## Stored entries:
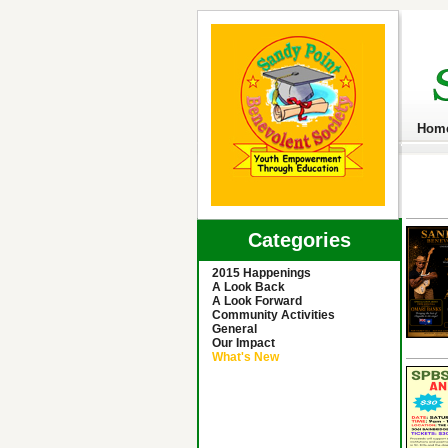
Hom
Categories
2015 Happenings
A Look Back
A Look Forward
Community Activities
General
Our Impact
What's New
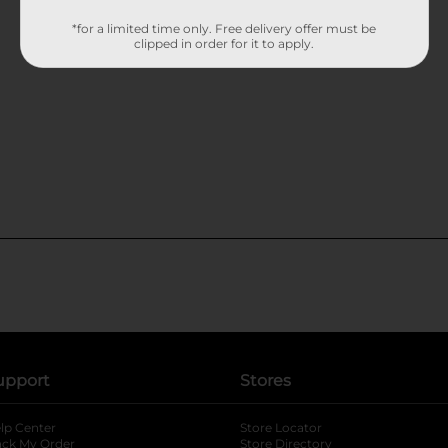
*for a limited time only. Free delivery offer must be
clipped in order for it to apply.
upport
Stores
lp Center
Store Locator
ack My Order
Store Directory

## Work required:
Copy out every entry above word for word; omit the images.

## Exercise result:
Hom
Categories
2015 Happenings
A Look Back
A Look Forward
Community Activities
General
Our Impact
What's New
*for a limited time only. Free delivery offer must be
clipped in order for it to apply.
upport
Stores
lp Center
Store Locator
ack My Order
Store Directory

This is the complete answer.